Scan the lines below and report each one containing "storage" by copying it.

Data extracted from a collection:
•••••
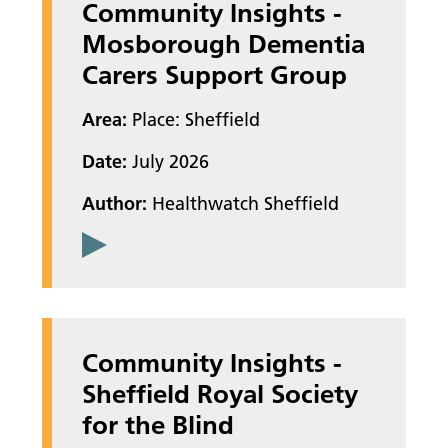
Community Insights -
Mosborough Dementia
Carers Support Group
Area:
Place: Sheffield
Date:
July 2026
Author:
Healthwatch Sheffield
Community Insights -
Sheffield Royal Society
for the Blind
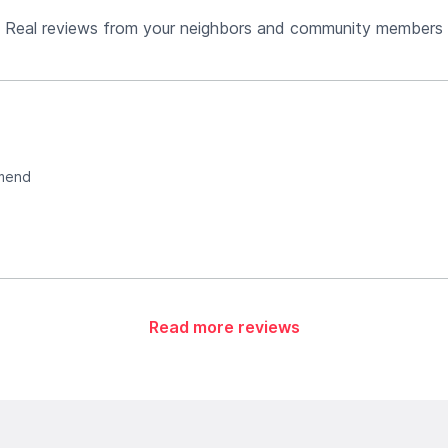
Real reviews from your neighbors and community members
mmend
Read more reviews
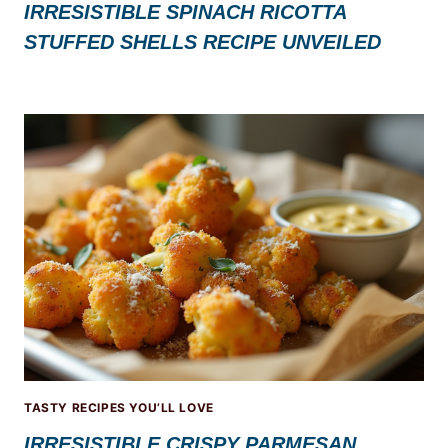
IRRESISTIBLE SPINACH RICOTTA
STUFFED SHELLS RECIPE UNVEILED
TASTY RECIPES YOU’LL LOVE
IRRESISTIBLE CRISPY PARMESAN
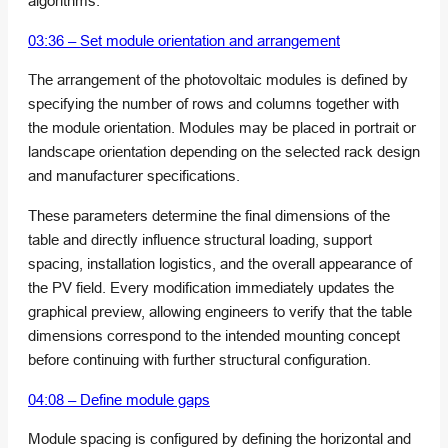
algorithms.
03:36 – Set module orientation and arrangement
The arrangement of the photovoltaic modules is defined by
specifying the number of rows and columns together with
the module orientation. Modules may be placed in portrait or
landscape orientation depending on the selected rack design
and manufacturer specifications.
These parameters determine the final dimensions of the
table and directly influence structural loading, support
spacing, installation logistics, and the overall appearance of
the PV field. Every modification immediately updates the
graphical preview, allowing engineers to verify that the table
dimensions correspond to the intended mounting concept
before continuing with further structural configuration.
04:08 – Define module gaps
Module spacing is configured by defining the horizontal and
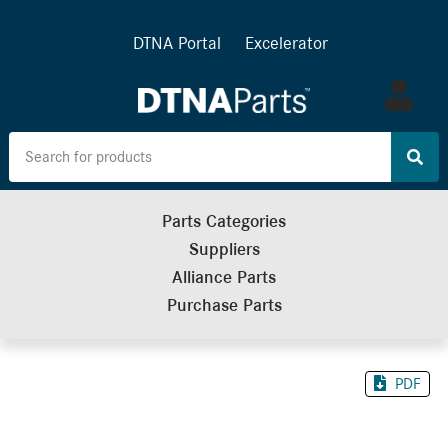
DTNA Portal
Excelerator
Log
in
Parts Categories
Suppliers
Alliance Parts
Purchase Parts
PDF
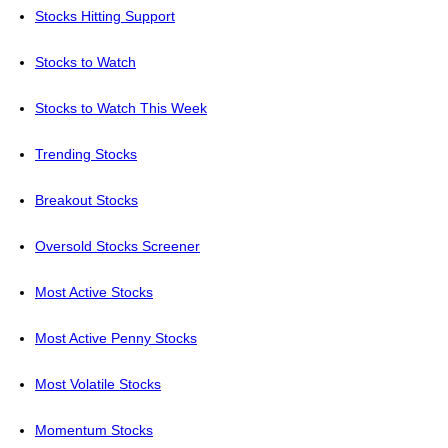
Stocks Hitting Support
Stocks to Watch
Stocks to Watch This Week
Trending Stocks
Breakout Stocks
Oversold Stocks Screener
Most Active Stocks
Most Active Penny Stocks
Most Volatile Stocks
Momentum Stocks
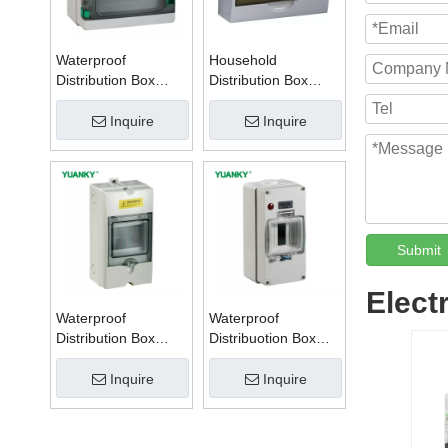
Waterproof
Household
Distribution Box
Distribution Box
Series W
Series TSM
Inquire
Inquire
Submit
Elect
Waterproof
Waterproof
Distribution Box
Distribuotion Box
Series PZ
56CB4N
Inquire
Inquire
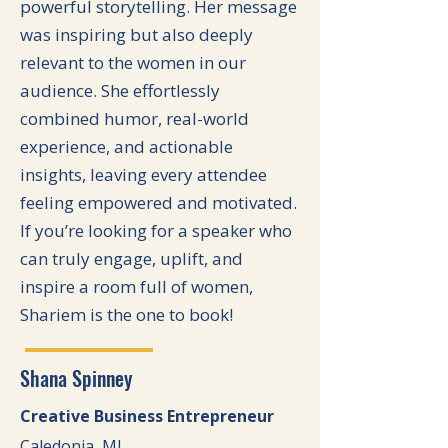
powerful storytelling. Her message
was inspiring but also deeply
relevant to the women in our
audience. She effortlessly
combined humor, real-world
experience, and actionable
insights, leaving every attendee
feeling empowered and motivated.
If you’re looking for a speaker who
can truly engage, uplift, and
inspire a room full of women,
Shariem is the one to book!
Shana Spinney
Creative Business Entrepreneur
Caledonia, MI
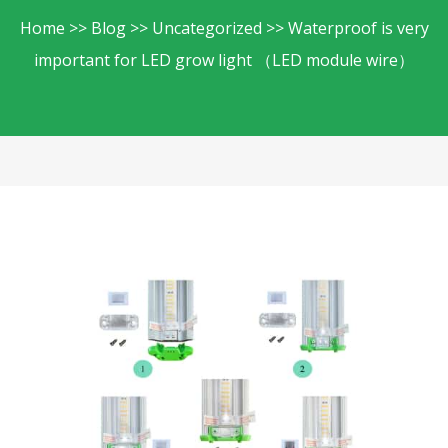
Home
Blog
Uncategorized
Waterproof is very
important for LED grow light （LED module wire）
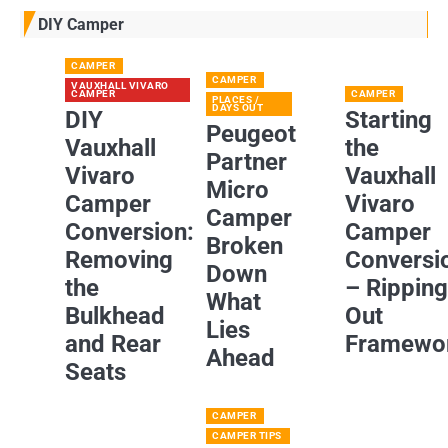
DIY Camper
CAMPER
CAMPER
VAUXHALL VIVARO
CAMPER
CAMPER
PLACES /
DAYS OUT
DIY
Starting
Peugeot
Vauxhall
the
Partner
Vivaro
Vauxhall
Micro
Camper
Vivaro
Camper
Conversion:
Camper
Broken
Removing
Conversi
Down
the
– Rippin
What
Bulkhead
Out
Lies
and Rear
Framewo
Ahead
Seats
CAMPER
CAMPER TIPS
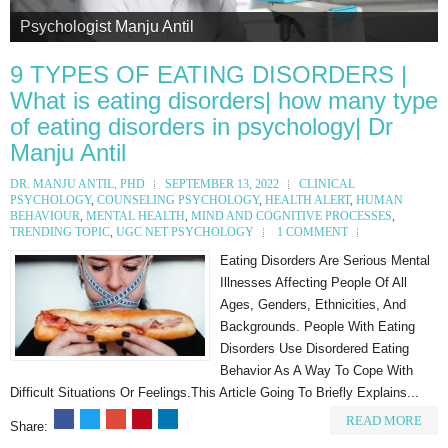
Psychologist Manju Antil
Psychologist Manju Antil
Psychologist Manju Antil
Psychologist Manju Antil
Psychologist Manju Antil
9 TYPES OF EATING DISORDERS |
What is eating disorders| how many type
of eating disorders in psychology| Dr
Manju Antil
DR. MANJU ANTIL, PHD
SEPTEMBER 13, 2022
CLINICAL
PSYCHOLOGY
,
COUNSELING PSYCHOLOGY
,
HEALTH ALERT
,
HUMAN
BEHAVIOUR
,
MENTAL HEALTH
,
MIND AND COGNITIVE PROCESSES
,
TRENDING TOPIC
,
UGC NET PSYCHOLOGY
1 COMMENT
Eating Disorders Are Serious Mental
Illnesses Affecting People Of All
Ages, Genders, Ethnicities, And
Backgrounds. People With Eating
Disorders Use Disordered Eating
Behavior As A Way To Cope With
Difficult Situations Or Feelings.This Article Going To Briefly Explains...
READ MORE
Share:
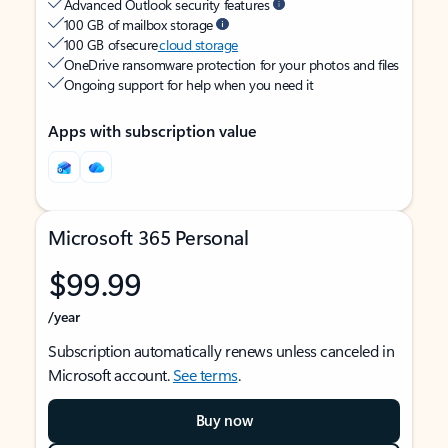
Advanced Outlook security features
100 GB of mailbox storage
100 GB of secure
cloud storage
OneDrive ransomware protection for your photos and files
Ongoing support for help when you need it
Apps with subscription value
Microsoft 365 Personal
$99.99
/year
Subscription automatically renews unless canceled in
Microsoft account.
See terms
.
Buy now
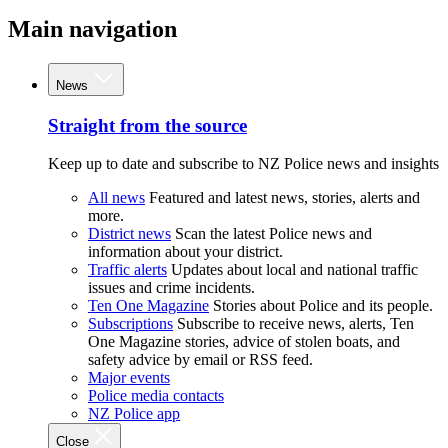
Main navigation
News
Straight from the source
Keep up to date and subscribe to NZ Police news and insights
All news
Featured and latest news, stories, alerts and
more.
District news
Scan the latest Police news and
information about your district.
Traffic alerts
Updates about local and national traffic
issues and crime incidents.
Ten One Magazine
Stories about Police and its people.
Subscriptions
Subscribe to receive news, alerts, Ten
One Magazine stories, advice of stolen boats, and
safety advice by email or RSS feed.
Major events
Police media contacts
NZ Police app
Close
•••••
**Final answer:**
100 GB of mailbox storage
cloud storage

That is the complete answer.